- What needs to be done
Begin the copy at the line containing "Accessibility Statement" and end it at the final line of the material below, reproducing each line exactly, without images.

- Data to use
★ ★ ★ ★ ★

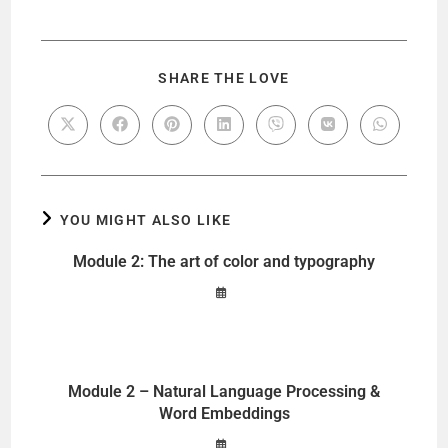
SHARE THE LOVE
YOU MIGHT ALSO LIKE
Module 2: The art of color and typography
Module 2 – Natural Language Processing &
Word Embeddings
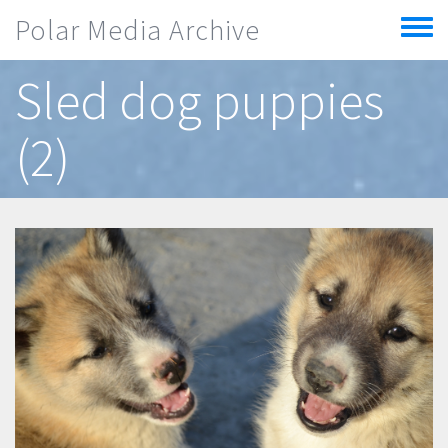
Skip to main content
Polar Media Archive
Toggle
menu
Sled dog puppies
(2)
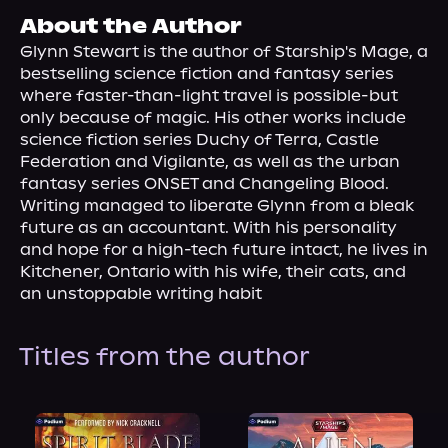
About Us
About the Author
Glynn Stewart is the author of Starship's Mage, a 
bestselling science fiction and fantasy series 
where faster-than-light travel is possible-but 
only because of magic. His other works include 
science fiction series Duchy of Terra, Castle 
Federation and Vigilante, as well as the urban 
fantasy series ONSET and Changeling Blood.
Writing managed to liberate Glynn from a bleak 
future as an accountant. With his personality 
and hope for a high-tech future intact, he lives in 
Kitchener, Ontario with his wife, their cats, and 
an unstoppable writing habit
Titles from the author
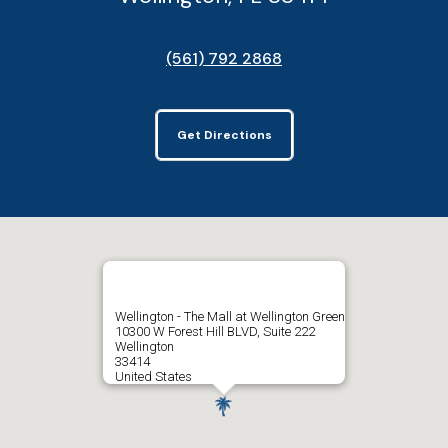
(561) 792 2868
Get Directions
Wellington - The Mall at Wellington Green
10300 W Forest Hill BLVD, Suite 222
Wellington
33414
United States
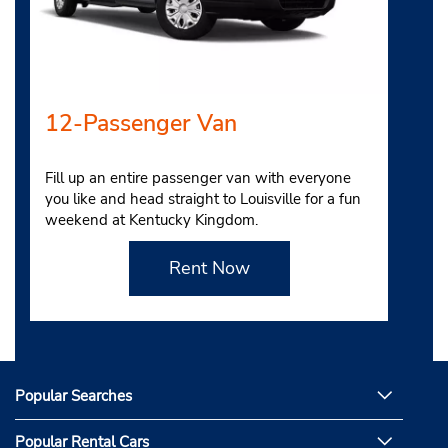
12-Passenger Van
Fill up an entire passenger van with everyone
you like and head straight to Louisville for a fun
weekend at Kentucky Kingdom.
Rent Now
Popular Searches
Popular Rental Cars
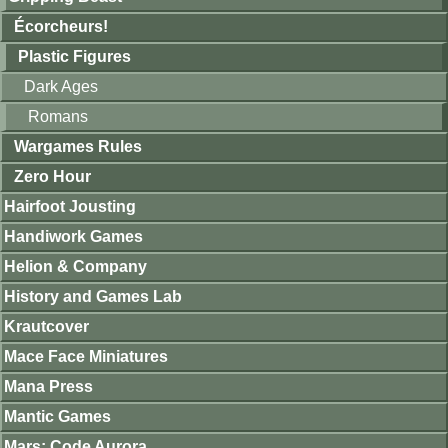
Écorcheurs!
Plastic Figures
Dark Ages
Romans
Wargames Rules
Zero Hour
Hairfoot Jousting
Handiwork Games
Helion & Company
History and Games Lab
Krautcover
Mace Face Miniatures
Mana Press
Mantic Games
Mars: Code Aurora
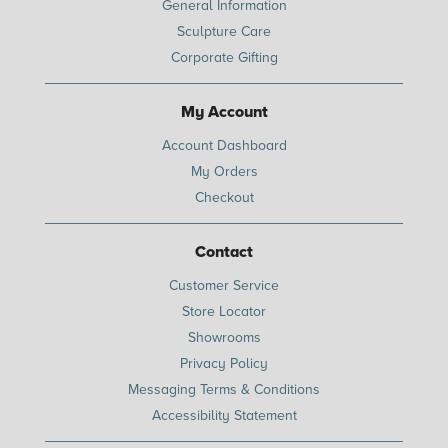
General Information
Sculpture Care
Corporate Gifting
My Account
Account Dashboard
My Orders
Checkout
Contact
Customer Service
Store Locator
Showrooms
Privacy Policy
Messaging Terms & Conditions
Accessibility Statement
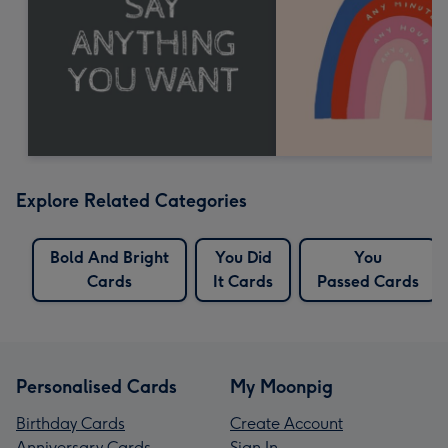
Explore Related Categories
Bold And Bright
You Did
You
Cards
It Cards
Passed Cards
Personalised Cards
My Moonpig
Birthday Cards
Create Account
Anniversary Cards
Sign In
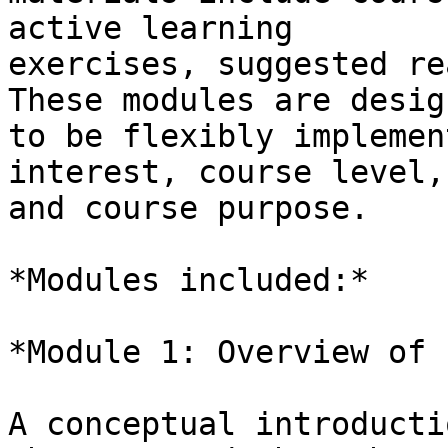
active learning

exercises, suggested re
These modules are design
to be flexibly implemen
interest, course level,

and course purpose.

*Modules included:*

*Module 1: Overview of 
A conceptual introducti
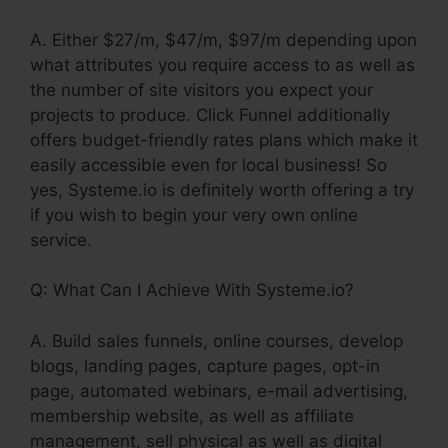
A. Either $27/m, $47/m, $97/m depending upon
what attributes you require access to as well as
the number of site visitors you expect your
projects to produce. Click Funnel additionally
offers budget-friendly rates plans which make it
easily accessible even for local business! So
yes, Systeme.io is definitely worth offering a try
if you wish to begin your very own online
service.
Q: What Can I Achieve With Systeme.io?
A. Build sales funnels, online courses, develop
blogs, landing pages, capture pages, opt-in
page, automated webinars, e-mail advertising,
membership website, as well as affiliate
management, sell physical as well as digital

★ ★ ★ ★ ★

- Answer section
Accessibility Statement
Explore Related Categories
Bold And Bright
You Did
You
Cards
It Cards
Passed Cards
Personalised Cards
My Moonpig
Birthday Cards
Create Account
Anniversary Cards
Sign In
active learning

exercises, suggested re
These modules are design
to be flexibly implemen
interest, course level,

and course purpose.

*Modules included:*

*Module 1: Overview of 
A conceptual introducti
A. Either $27/m, $47/m, $97/m depending upon
what attributes you require access to as well as
the number of site visitors you expect your
projects to produce. Click Funnel additionally
offers budget-friendly rates plans which make it
easily accessible even for local business! So
yes, Systeme.io is definitely worth offering a try
if you wish to begin your very own online
service.
Q: What Can I Achieve With Systeme.io?
A. Build sales funnels, online courses, develop
blogs, landing pages, capture pages, opt-in
page, automated webinars, e-mail advertising,
membership website, as well as affiliate
management, sell physical as well as digital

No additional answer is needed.